## DATASET EXCERPTS
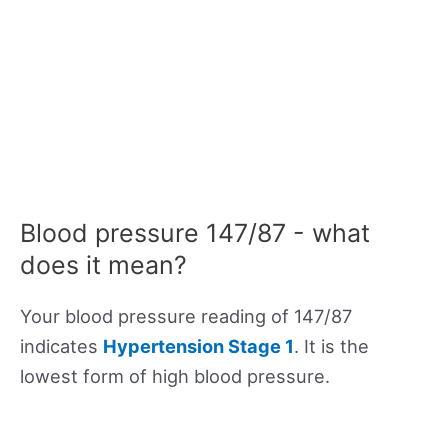
Blood pressure 147/87 - what
does it mean?
Your blood pressure reading of 147/87
indicates
Hypertension Stage 1
. It is the
lowest form of high blood pressure.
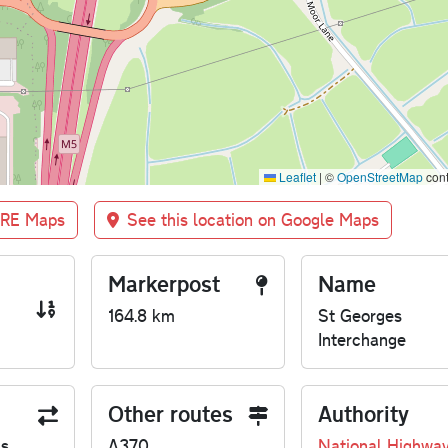
Leaflet
|
©
OpenStreetMap
cont
BRE Maps
See this location on Google Maps
Markerpost
Name
164.8 km
St Georges
Interchange
Other routes
Authority
us
A370
National Highwa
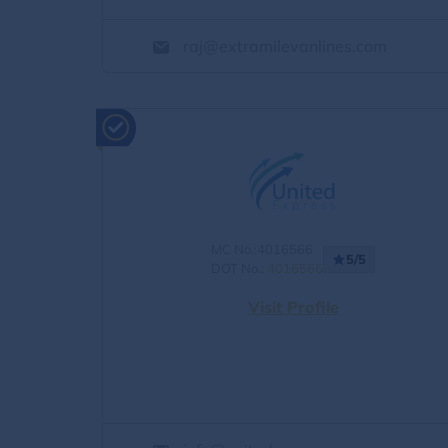
raj@extramilevanlines.com
MC No.:4016566
5/5
DOT No.:
4016566
Visit Profile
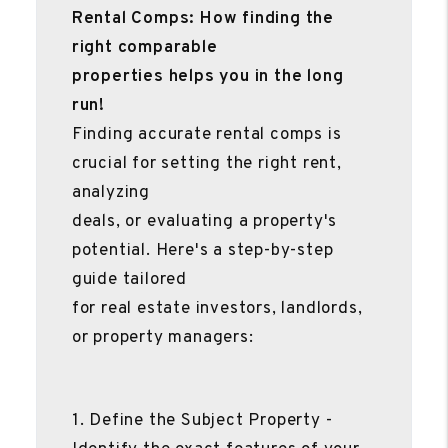
Rental Comps: How finding the
right comparable
properties helps you in the long
run!
Finding accurate rental comps is
crucial for setting the right rent,
analyzing
deals, or evaluating a property's
potential. Here's a step-by-step
guide tailored
for real estate investors, landlords,
or property managers:
1. Define the Subject Property -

## PROBLEM STATEMENT
Exactly the lines from the one with "lowest form of high blood pressure." through the end of the records should be written out, and only those. Pictures do not belong in the copy.

## EXERCISE SOLUTION
lowest form of high blood pressure.
Leaflet
|
©
OpenStreetMap
cont
BRE Maps
See this location on Google Maps
Markerpost
Name
164.8 km
St Georges
Interchange
Other routes
Authority
us
A370
National Highwa
raj@extramilevanlines.com
MC No.:4016566
5/5
DOT No.:
4016566
Visit Profile
Rental Comps: How finding the
right comparable
properties helps you in the long
run!
Finding accurate rental comps is
crucial for setting the right rent,
analyzing
deals, or evaluating a property's
potential. Here's a step-by-step
guide tailored
for real estate investors, landlords,
or property managers:
1. Define the Subject Property -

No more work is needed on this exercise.